Sunday, January 10, 2010: 8:50 AM
San Diego Ballroom Salon A (Marriott)
Timothy D. Hall , Central Michigan University, Mount Pleasant, MI

Academic historians frequently comply with state teacher preparation standards which appear at odds with their own assumptions about the central objectives of history teaching and learning.  This paper will explore this puzzle by mapping some of the conflicting assumptions and interests confronting stakeholders:  K-12 teachers, school districts, professional development providers, and state departments of education, who all answer to differing constituencies and bring differing expectations to standards development and implementation.  The documents which emerge from this clash of interests result in heavy doses of political maneuvering and compromise, in which university history departments played at best a marginal role.  

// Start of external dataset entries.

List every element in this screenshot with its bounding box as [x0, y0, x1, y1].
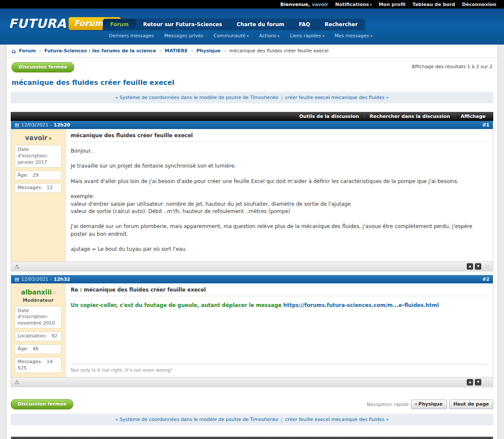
discussion-fermee-button[interactable]: Discussion fermée	[12, 62, 74, 72]
quoted-thread-link[interactable]: https://forums.futura-sciences.com/m...e…	[283, 302, 439, 308]
post-2-user-panel: albanxiii Modérateur Date d'inscription:…	[11, 283, 66, 378]
page-body: ⌂ Forum » Futura-Sciences : les forums d…	[0, 45, 504, 439]
post-1-number-link[interactable]: #1	[482, 122, 489, 128]
user-field: Messages:14 525	[15, 357, 62, 373]
prev-thread-link[interactable]: « Système de coordonnées dans le modèle …	[115, 417, 279, 422]
welcome-label: Bienvenue,	[280, 2, 310, 7]
subnav-messages-prives[interactable]: Messages privés	[164, 33, 203, 39]
post-paragraph: Je travaille sur un projet de fontaine s…	[71, 162, 488, 170]
user-role: Modérateur	[15, 298, 62, 303]
brand-name: FUTURA	[9, 16, 66, 31]
chevron-down-icon: ▾	[278, 34, 280, 38]
subnav-communaute[interactable]: Communauté▾	[213, 33, 249, 39]
breadcrumb-matiere[interactable]: MATIERE	[165, 48, 188, 54]
subnav-mes-messages[interactable]: Mes messages▾	[335, 33, 372, 39]
post-2-message: Un copier-coller, c'est du foutage de gu…	[71, 302, 488, 309]
online-status-icon	[49, 137, 51, 140]
topbar-item-tableau-de-bord[interactable]: Tableau de bord	[412, 2, 455, 7]
user-field: Âge:46	[15, 344, 62, 354]
post-1-footer: ⚠ ▲ ▼ | |	[11, 262, 493, 271]
scroll-up-button[interactable]: ▲	[467, 379, 473, 385]
affichage-menu[interactable]: Affichage	[455, 114, 491, 119]
tab-faq[interactable]: FAQ	[291, 19, 317, 30]
prev-thread-link[interactable]: « Système de coordonnées dans le modèle …	[115, 95, 279, 100]
post-2-signature: Not only is it not right, it's not even …	[71, 364, 488, 373]
post-1-user-panel: vavoir Date d'inscription: janvier 2017 …	[11, 129, 66, 262]
bottom-controls: Discussion fermée Navigation rapide ▾Phy…	[11, 399, 493, 409]
site-header: FUTURA Forums Forum Retour sur Futura-Sc…	[0, 9, 504, 45]
subnav-derniers-messages[interactable]: Derniers messages	[109, 33, 154, 39]
post-2-title: Re : mécanique des fluides créer feuille…	[71, 287, 488, 296]
user-field: Âge:29	[15, 171, 62, 180]
home-icon[interactable]: ⌂	[12, 49, 16, 53]
subnav-liens-rapides[interactable]: Liens rapides▾	[290, 33, 324, 39]
post-2-footer: ⚠ ▲ ▼ | |	[11, 377, 493, 387]
topbar-item-mon-profil[interactable]: Mon profil	[378, 2, 405, 7]
footer-separator: | |	[485, 380, 489, 385]
post-date-icon: ▤	[15, 122, 19, 128]
next-thread-link[interactable]: créer feuille execel mécanique des fluid…	[285, 95, 389, 100]
report-post-icon[interactable]: ⚠	[15, 263, 20, 270]
breadcrumb-separator-icon: »	[224, 48, 226, 53]
post-paragraph: Bonjour,	[71, 147, 488, 155]
user-field: Date d'inscription: novembre 2010	[15, 306, 62, 329]
user-field: Messages:12	[15, 183, 62, 193]
post-2-date: ▤ 12/03/2021 - 12h32	[15, 277, 70, 282]
breadcrumb-forum[interactable]: Forum	[19, 48, 36, 54]
post-1-username-link[interactable]: vavoir	[15, 134, 62, 142]
tab-retour-futura-sciences[interactable]: Retour sur Futura-Sciences	[136, 19, 229, 30]
post-2-header: ▤ 12/03/2021 - 12h32 #2	[11, 275, 493, 283]
similar-threads-header: Discussions similaires	[11, 437, 493, 439]
discussion-fermee-button-bottom[interactable]: Discussion fermée	[11, 399, 73, 409]
topbar-item-deconnexion[interactable]: Déconnexion	[462, 2, 496, 7]
scroll-up-button[interactable]: ▲	[467, 263, 473, 270]
report-post-icon[interactable]: ⚠	[15, 379, 20, 385]
topbar: Bienvenue, vavoir Notifications▾ Mon pro…	[0, 0, 504, 9]
haut-de-page-button[interactable]: Haut de page	[449, 400, 493, 409]
prev-next-separator: |	[281, 95, 283, 100]
post-1-date: ▤ 12/03/2021 - 12h20	[15, 122, 70, 128]
post-paragraph: J'ai demandé sur un forum plomberie, mai…	[71, 223, 488, 238]
prev-next-separator: |	[281, 417, 283, 422]
chevron-down-icon: ▾	[415, 402, 417, 406]
breadcrumb-separator-icon: »	[191, 48, 193, 53]
outils-discussion-menu[interactable]: Outils de la discussion	[294, 114, 364, 119]
main-navigation: Forum Retour sur Futura-Sciences Charte …	[103, 19, 372, 39]
chevron-down-icon: ▾	[370, 3, 372, 7]
breadcrumb-futura-sciences[interactable]: Futura-Sciences : les forums de la scien…	[45, 48, 156, 54]
chevron-down-icon: ▾	[370, 34, 372, 38]
thread-prev-next-bar-bottom: « Système de coordonnées dans le modèle …	[11, 414, 493, 425]
next-thread-link[interactable]: créer feuille execel mécanique des fluid…	[285, 417, 389, 422]
subnav-actions[interactable]: Actions▾	[259, 33, 279, 39]
content-card: ⌂ Forum » Futura-Sciences : les forums d…	[6, 45, 498, 439]
nav-tabs: Forum Retour sur Futura-Sciences Charte …	[103, 19, 365, 30]
post-paragraph: exemple: valeur d'entrer saisie par util…	[71, 193, 488, 215]
topbar-item-notifications[interactable]: Notifications▾	[335, 2, 372, 7]
tab-charte-du-forum[interactable]: Charte du forum	[229, 19, 291, 30]
forum-jump-button[interactable]: ▾Physique	[411, 400, 447, 409]
scroll-down-button[interactable]: ▼	[475, 379, 481, 385]
thread-toolbar: Outils de la discussion Rechercher dans …	[11, 112, 493, 121]
quick-navigation: Navigation rapide ▾Physique Haut de page	[367, 400, 493, 409]
breadcrumb-separator-icon: »	[39, 48, 41, 53]
breadcrumb-separator-icon: »	[159, 48, 162, 53]
post-1: ▤ 12/03/2021 - 12h20 #1 vavoir Date d'in…	[11, 121, 493, 271]
post-1-content: mécanique des fluides créer feuille exec…	[66, 129, 493, 262]
topbar-username-link[interactable]: vavoir	[312, 2, 328, 7]
navigation-rapide-label: Navigation rapide	[367, 402, 409, 407]
post-2-number-link[interactable]: #2	[482, 277, 489, 282]
user-field: Date d'inscription: janvier 2017	[15, 145, 62, 168]
rechercher-discussion-menu[interactable]: Rechercher dans la discussion	[364, 114, 456, 119]
post-1-header: ▤ 12/03/2021 - 12h20 #1	[11, 121, 493, 129]
breadcrumb-physique[interactable]: Physique	[196, 48, 221, 54]
footer-separator: | |	[485, 264, 489, 269]
post-2-username-link[interactable]: albanxiii	[15, 289, 62, 296]
scroll-down-button[interactable]: ▼	[475, 263, 481, 270]
page-title: mécanique des fluides créer feuille exec…	[12, 78, 492, 87]
chevron-down-icon: ▾	[247, 34, 249, 38]
tab-rechercher[interactable]: Rechercher	[318, 19, 365, 30]
tab-forum[interactable]: Forum	[103, 19, 136, 30]
user-field: Localisation:92	[15, 331, 62, 341]
sub-navigation: Derniers messages Messages privés Commun…	[103, 33, 372, 39]
breadcrumb: ⌂ Forum » Futura-Sciences : les forums d…	[6, 45, 498, 57]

This paper will take Michigan’s efforts at standards-setting and implementation as a case study, comparing the concerns Michigan’s social studies standards generated among teachers in service against how most faculty in the Department of History at Central Michigan University believe we should be preparing teachers for the field.   K-12 teachers in our TAH professional development workshops are concerned primarily about covering the standards through activities that work with kids.  The department, conversely, is concerned with helping its majors to develop their critical and analytical abilities, and less concerned with coverage.  The paper will explore this dichotomy in the interests of the various stakeholders, identifying points of contact in our differing perspectives which have served as conversation starters among our faculty, K-12 teachers, professional development providers, and state officials.  It will suggest ways in which points of common interest can provide an avenue for historians to make our own voices heard in standards revision.